In [1]:
from tempfile import mkdtemp
import codecs

import os
import re
import time
import datetime
import pandas as pd
import urllib.request
from selenium import webdriver
from selenium.webdriver.common.by import By
from selenium.common.exceptions import NoSuchElementException
from selenium.webdriver.support import expected_conditions as EC
from selenium.webdriver.support.ui import WebDriverWait
from selenium.webdriver.support.select import Select

import googleapiclient.errors
from googleapiclient.discovery import build


In [36]:
# パラメータ設定
YOUTUBE_API_KEY = "AIzaSyBJUFkD7dTbd5A3PazoBImZotveY4WPJ5Y"
SCAN_LIMIT      = 30
UPDATE          = False
DATABASE_URL    = "https://vtuber-post.com/database.html"

st = "2024-04-01T00:00:00+09:00"
ed = "2024-05-01T00:00:00+09:00"

output_folder        = "..\csv"
filename_livers_info = os.path.join(output_folder,"livers_info.csv")
filename_videos_info = os.path.join(output_folder,"videos_info.csv")

In [37]:
# UPDATE が TRUE or ファイルが無ければファイルを作成
os.makedirs(output_folder, exist_ok=True)

if UPDATE or not os.path.exists(filename_livers_info):
    with open(filename_livers_info, mode='w', encoding='utf8') as f:
        f.write(f"channelId,title,publishedAt,viewCount,subscriberCount,hiddenSubscriberCount,videoCount")

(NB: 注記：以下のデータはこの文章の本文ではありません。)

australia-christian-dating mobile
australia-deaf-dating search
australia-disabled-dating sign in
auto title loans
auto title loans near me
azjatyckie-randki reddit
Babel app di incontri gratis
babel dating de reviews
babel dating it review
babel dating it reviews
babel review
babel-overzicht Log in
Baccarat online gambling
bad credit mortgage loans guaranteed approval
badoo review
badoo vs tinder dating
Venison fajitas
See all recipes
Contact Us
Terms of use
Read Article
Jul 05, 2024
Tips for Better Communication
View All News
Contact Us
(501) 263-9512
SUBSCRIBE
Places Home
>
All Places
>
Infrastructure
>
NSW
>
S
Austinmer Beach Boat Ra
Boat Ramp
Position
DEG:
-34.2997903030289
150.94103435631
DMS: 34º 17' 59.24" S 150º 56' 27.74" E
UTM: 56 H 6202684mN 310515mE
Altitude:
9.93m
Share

if UPDATE or not os.path.exists(filename_videos_info):
    with open(filename_videos_info, mode='w', encoding='utf8') as f:
        f.write(f"channelId,publishedAt,video_type,title,duration,viewCount,likeCount,favoriteCount,commentCount")

# UPDATE が FALSE なら、既にcsvに乗っているチャンネルIDをリストにまとめる
if not UPDATE:
    df = pd.read_csv(filename_livers_info)
    list_existChannelId = df["channelId"].tolist()
else:
    list_existChannelId = []

In [38]:
# YouTube接続の設定
youtube = build('youtube', 'v3', developerKey=YOUTUBE_API_KEY)

In [39]:
# ブラウザの起動
options = webdriver.ChromeOptions()
options.add_argument("--window-size=1200,1000")
driver = webdriver.Chrome(options=options)
wait = WebDriverWait(driver=driver, timeout=30)

In [40]:
# Vtuberデータベースを開く
driver.get(DATABASE_URL)
wait.until(EC.presence_of_all_elements_located)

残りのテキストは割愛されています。